=== The records ===

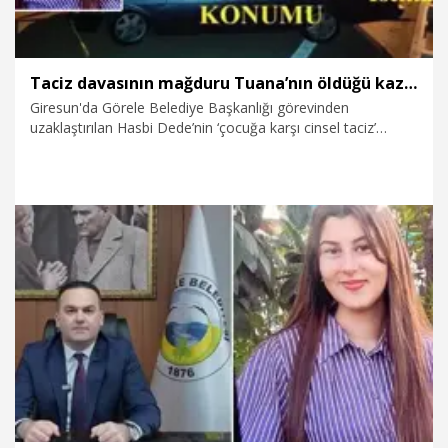
Taciz davasının mağduru Tuana’nın öldüğü kazada bilirkişi raporu ortaya çıktı
Giresun'da Görele Belediye Başkanlığı görevinden
uzaklaştırılan Hasbi Dede’nin ‘çocuğa karşı cinsel taciz’
suçundan tutuksuz yargılandığı davanın mağduru olan lise
öğrencisi Tuana Elif Torun’un (16) hayatını kaybettiği kazaya
ilişkin bilirkişi raporu ortaya çıktı. Raporda tutuklu sürücü
Adem Hasbaş’ın, 1,97 promil alkollü olmasının dikkatini
olumsuz etkilediği, fren ve lastik izlerinin ise Tuana’nın
düştüğü noktadan yaklaşık 4 metre sonra başladığı tespit
edildi.
8.04.2026
Gündem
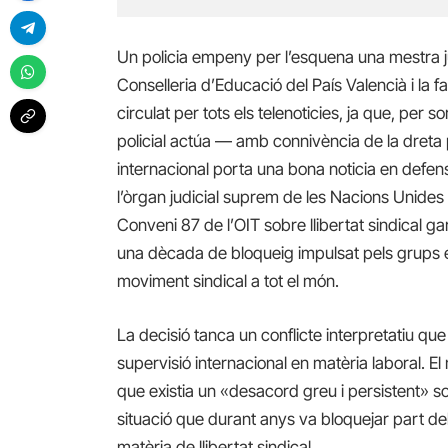
Un policia empeny per l’esquena una mestra j
Conselleria d’Educació del País Valencià i la fa
circulat per tots els telenoticies, ja que, per so
policial actúa — amb connivència de la dreta po
internacional porta una bona noticia en defensa 
l’òrgan judicial suprem de les Nacions Unides 
Conveni 87 de l’OIT sobre llibertat sindical ga
una dècada de bloqueig impulsat pels grups em
moviment sindical a tot el món.
La decisió tanca un conflicte interpretatiu q
supervisió internacional en matèria laboral. E
que existia un «desacord greu i persistent» so
situació que durant anys va bloquejar part d
matèria de llibertat sindical.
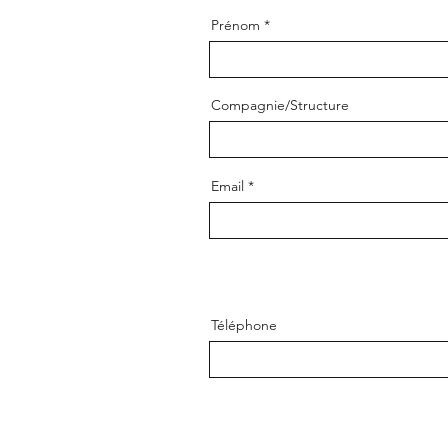
Prénom
Compagnie/Structure
Email
Téléphone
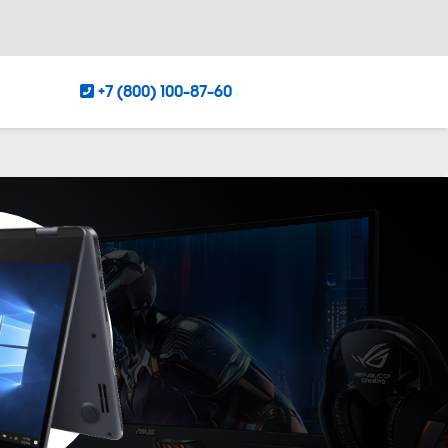
+7 (800) 100-87-60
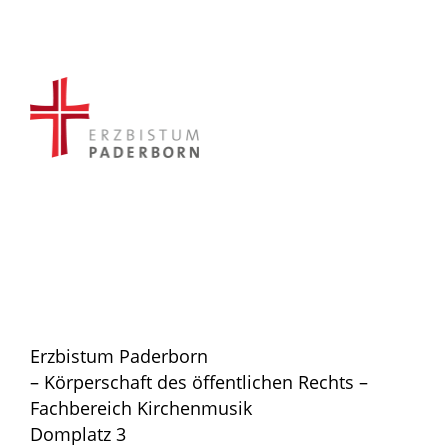
Erzbistum Paderborn
– Körperschaft des öffentlichen Rechts –
Fachbereich Kirchenmusik
Domplatz 3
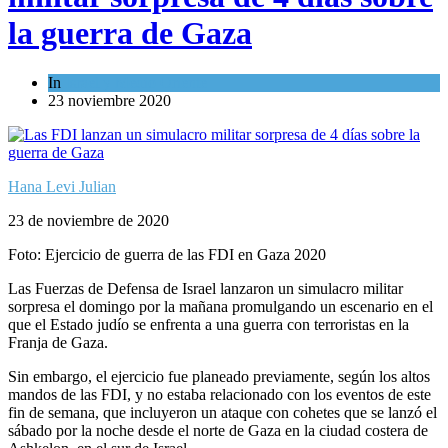
la guerra de Gaza
In
Israel y Medio Oriente
23 noviembre 2020
Hana Levi Julian
23 de noviembre de 2020
Foto: Ejercicio de guerra de las FDI en Gaza 2020
Las Fuerzas de Defensa de Israel lanzaron un simulacro militar
sorpresa el domingo por la mañana promulgando un escenario en el
que el Estado judío se enfrenta a una guerra con terroristas en la
Franja de Gaza.
Sin embargo, el ejercicio fue planeado previamente, según los altos
mandos de las FDI, y no estaba relacionado con los eventos de este
fin de semana, que incluyeron un ataque con cohetes que se lanzó el
sábado por la noche desde el norte de Gaza en la ciudad costera de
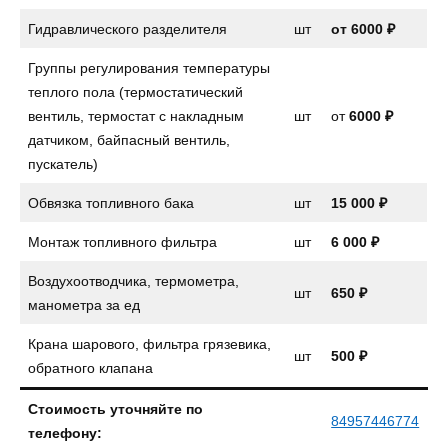
Гидравлического разделителя
шт
от 6000 ₽
Группы регулирования температуры
теплого пола (термостатический
вентиль, термостат с накладным
шт
от
6000 ₽
датчиком, байпасный вентиль,
пускатель)
Обвязка топливного бака
шт
15 000 ₽
Монтаж топливного фильтра
шт
6 000 ₽
Воздухоотводчика, термометра,
шт
650 ₽
манометра за ед
Крана шарового, фильтра грязевика,
шт
500 ₽
обратного клапана
Стоимость уточняйте по
84957446774
телефону:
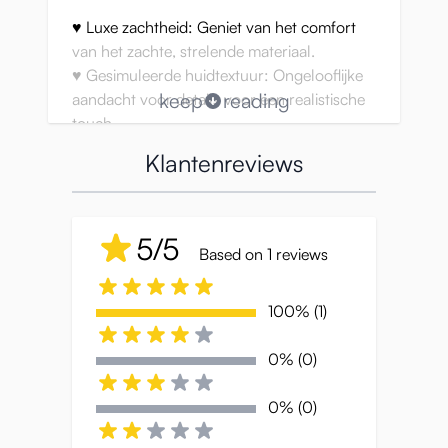
♥ Luxe zachtheid: Geniet van het comfort
van het zachte, strelende materiaal.
♥ Gesimuleerde huidtextuur: Ongelooflijke
keep
reading
aandacht voor details voor een realistische
touch.
♥ Hoogwaardige gewrichten: poseer hoe je
Klantenreviews
wilt zodat het precies goed voelt!
♥ Dubbele Sensuele Tunnels; Geniet van
twee ongelooflijk stimulerende opties!
5/5
♥ Prachtig gebeeldhouwde voeten en
Based on 1 reviews
teennagels - Voor verbazingwekkende
details tot in de kleinste details.
100% (1)
♥ Lichtgewicht metalen skelet: Robuuste
ondersteuning zonder je te verzwaren
0% (0)
0% (0)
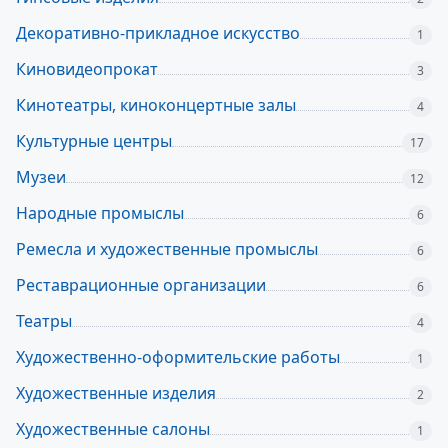
Декоративно-прикладное искусство
1
Киновидеопрокат
3
Кинотеатры, киноконцертные залы
4
Культурные центры
17
Музеи
12
Народные промыслы
6
Ремесла и художественные промыслы
6
Реставрационные организации
6
Театры
4
Художественно-оформительские работы
1
Художественные изделия
2
Художественные салоны
1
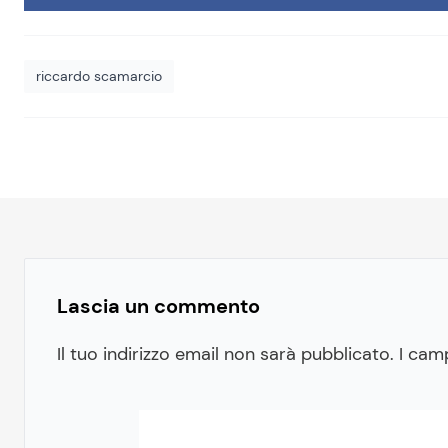
riccardo scamarcio
Lascia un commento
Il tuo indirizzo email non sarà pubblicato.
I cam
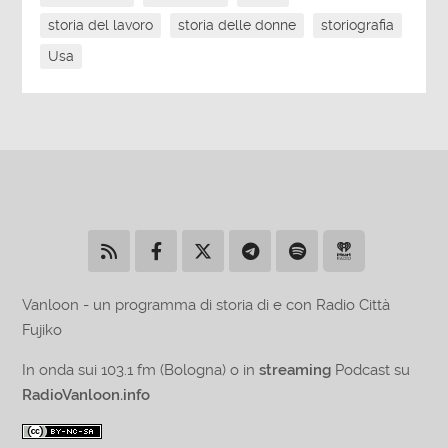
storia del lavoro
storia delle donne
storiografia
Usa
Vanloon - un programma di storia di e con Radio Città
Fujiko
In onda sui 103.1 fm (Bologna) o in
streaming
Podcast su
RadioVanloon.info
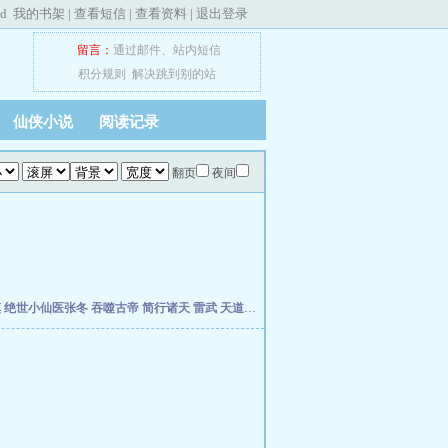
ed
我的书架
|
查看短信
|
查看资料
|
退出登录
留言：
通过邮件
、
站内短信
积分规则
解决跳到别的站
仙侠小说
阅读记录
翻页
夜间
慎
绝世小仙医张冬
吞噬古帝
简行诸天
雷武
天道天骄
开局签到荒古圣体
开局移植妖魔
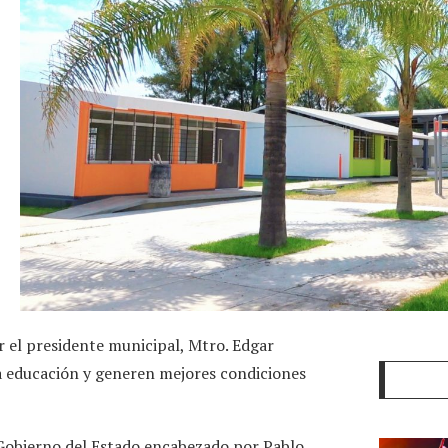
 el presidente municipal, Mtro. Edgar
a educación y generen mejores condiciones
l Gobierno del Estado encabezado por Pablo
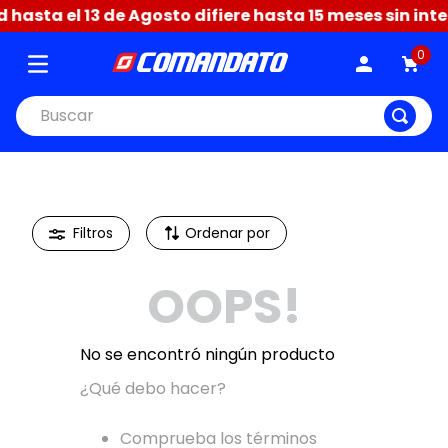
hasta el 13 de Agosto difiere hasta 15 meses sin inte
0
Buscar
Ordenar por
OOPS!
No se encontró ningún producto
¿Qué debo hacer?
Comprueba los términos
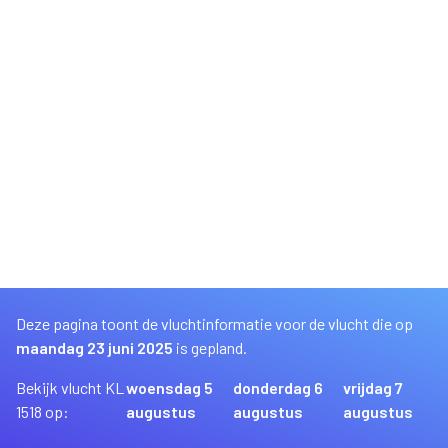
Deze pagina toont de vluchtinformatie voor de vlucht die op
maandag 23 juni 2025
is gepland.
Bekijk vlucht KL
woensdag 5
donderdag 6
vrijdag 7
1518 op:
augustus
augustus
augustus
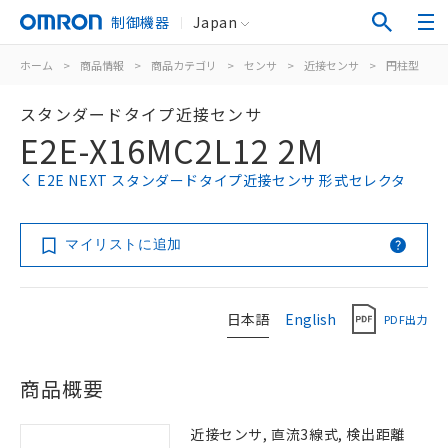
制御機器
Japan
ホーム
>
商品情報
>
商品カテゴリ
>
センサ
>
近接センサ
>
円柱型
>
スタンダードタイプ近接センサ
E2E-X16MC2L12 2M
E2E NEXT スタンダードタイプ近接センサ 形式セレクタ
マイリストに追加
日本語
English
PDF出力
商品概要
近接センサ, 直流3線式, 検出距離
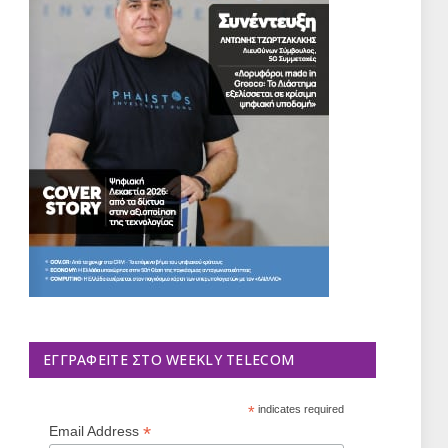
ΕΓΓΡΑΦΕΊΤΕ ΣΤΟ WEEKLY TELECOM
*
indicates required
*
Email Address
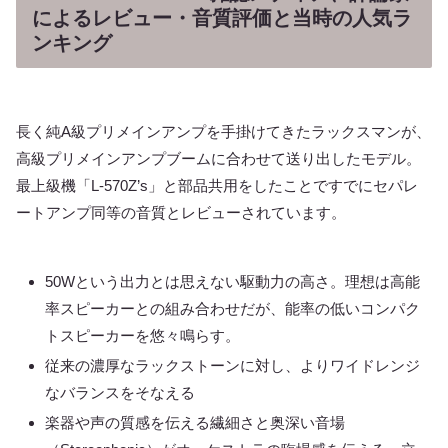
によるレビュー・音質評価と当時の人気ラ
ンキング
長く純A級プリメインアンプを手掛けてきたラックスマンが、
高級プリメインアンプブームに合わせて送り出したモデル。
最上級機「L-570Z’s」と部品共用をしたことですでにセパレ
ートアンプ同等の音質とレビューされています。
50Wという出力とは思えない駆動力の高さ。理想は高能
率スピーカーとの組み合わせだが、能率の低いコンパク
トスピーカーを悠々鳴らす。
従来の濃厚なラックストーンに対し、よりワイドレンジ
なバランスをそなえる
楽器や声の質感を伝える繊細さと奥深い音場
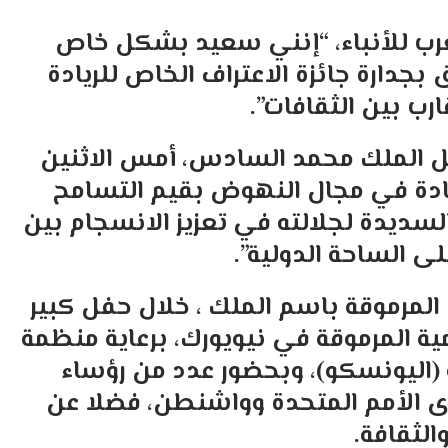
لعرب للأنباء، “إنني سعيد بشكل خاص
دارة جائزة الاعتراف الخاص للريادة
ب بين الثقافات”.
مل الملك محمد السادس، أمس الاثنين
ريادة في مجال النهوض بقيم التسامح
السديدة لجلالته في تعزيز الانسجام بين
ى الساحة الدولية”.
 المرموقة باسم الملك ، خلال حفل كبير
ية المرموقة في نيويورك، برعاية منظمة
ة (اليونسكو)، وبحضور عدد من رؤساء
ى الأمم المتحدة وواشنطن، فضلا عن
لثقافة.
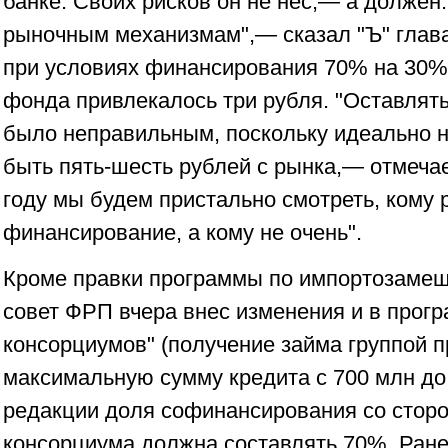
банке. Своих рисков он не нес,— а должен
рыночным механизмам",— сказал "Ъ" глава 
при условиях финансирования 70% на 30% 
фонда привлекалось три рубля. "Оставлят
было неправильным, поскольку идеально 
быть пять-шесть рублей с рынка,— отмечае
году мы будем пристально смотреть, кому 
финансирование, а кому не очень".
Кроме правки программы по импортозамещ
совет ФРП вчера внес изменения и в прог
консорциумов" (получение займа группой п
максимальную сумму кредита с 700 млн до 
редакции доля софинансирования со сторо
консорциума должна составлять 70%. Ране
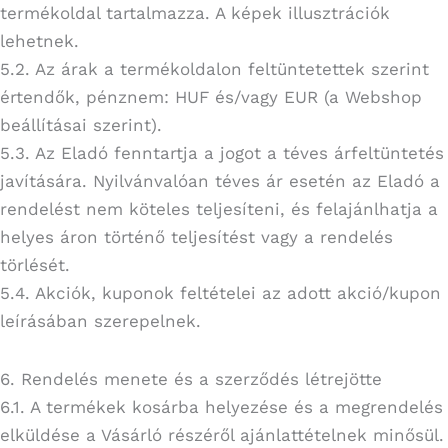
termékoldal tartalmazza. A képek illusztrációk
lehetnek.
5.2. Az árak a termékoldalon feltüntetettek szerint
értendők, pénznem: HUF és/vagy EUR (a Webshop
beállításai szerint).
5.3. Az Eladó fenntartja a jogot a téves árfeltüntetés
javítására. Nyilvánvalóan téves ár esetén az Eladó a
rendelést nem köteles teljesíteni, és felajánlhatja a
helyes áron történő teljesítést vagy a rendelés
törlését.
5.4. Akciók, kuponok feltételei az adott akció/kupon
leírásában szerepelnek.
6. Rendelés menete és a szerződés létrejötte
6.1. A termékek kosárba helyezése és a megrendelés
elküldése a Vásárló részéről ajánlattételnek minősül.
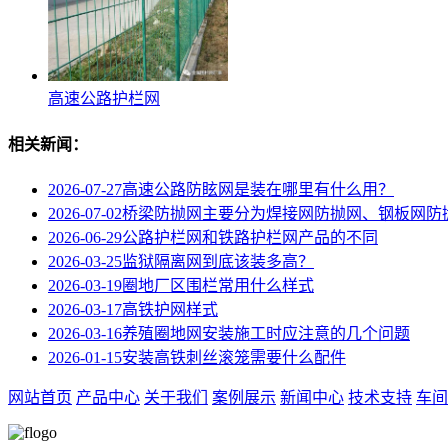
高速公路护栏网
相关新闻：
2026-07-27
高速公路防眩网‌是装在哪里有什么用？
2026-07-02
桥梁防抛网主要分为焊接网防抛网、钢板网防
2026-06-29
公路护栏网和铁路护栏网产品的不同
2026-03-25
监狱隔离网到底该装多高？
2026-03-19
圈地厂区围栏常用什么样式
2026-03-17
高铁护网样式
2026-03-16
养殖圈地网安装施工时应注意的几个问题
2026-01-15
安装高铁刺丝滚笼需要什么配件
网站首页
产品中心
关于我们
案例展示
新闻中心
技术支持
车间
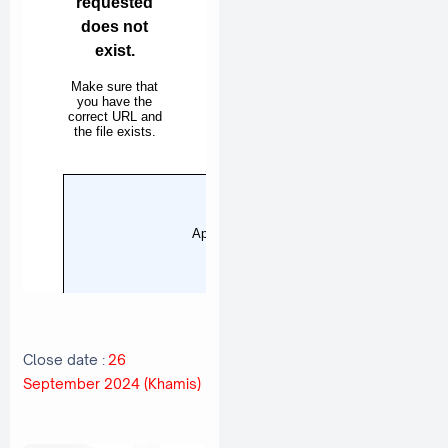
Close date :
26
September 2024 (Khamis)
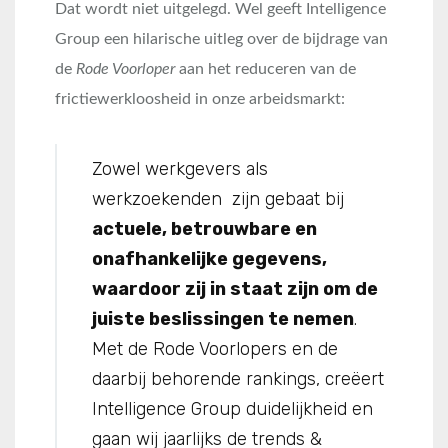
Dat wordt niet uitgelegd. Wel geeft Intelligence
Group een hilarische uitleg over de bijdrage van
de
Rode Voorloper
aan het reduceren van de
frictiewerkloosheid in onze arbeidsmarkt:
Zowel werkgevers als
werkzoekenden zijn gebaat bij
actuele, betrouwbare en
onafhankelijke gegevens,
waardoor zij in staat zijn om de
juiste beslissingen te nemen
.
Met de Rode Voorlopers en de
daarbij behorende rankings, creëert
Intelligence Group duidelijkheid en
gaan wij jaarlijks de trends &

===

What is being asked:
Each line from the beginning of the entries up to and including the one containing "circulat per tots" must be restated exactly. Pictures are to be left out.

Output below:
Taciz davasının mağduru Tuana’nın öldüğü kazada bilirkişi raporu ortaya çıktı
Giresun'da Görele Belediye Başkanlığı görevinden
uzaklaştırılan Hasbi Dede’nin ‘çocuğa karşı cinsel taciz’
suçundan tutuksuz yargılandığı davanın mağduru olan lise
öğrencisi Tuana Elif Torun’un (16) hayatını kaybettiği kazaya
ilişkin bilirkişi raporu ortaya çıktı. Raporda tutuklu sürücü
Adem Hasbaş’ın, 1,97 promil alkollü olmasının dikkatini
olumsuz etkilediği, fren ve lastik izlerinin ise Tuana’nın
düştüğü noktadan yaklaşık 4 metre sonra başladığı tespit
edildi.
8.04.2026
Gündem
Un policia empeny per l’esquena una mestra j
Conselleria d’Educació del País Valencià i la fa
circulat per tots els telenoticies, ja que, per so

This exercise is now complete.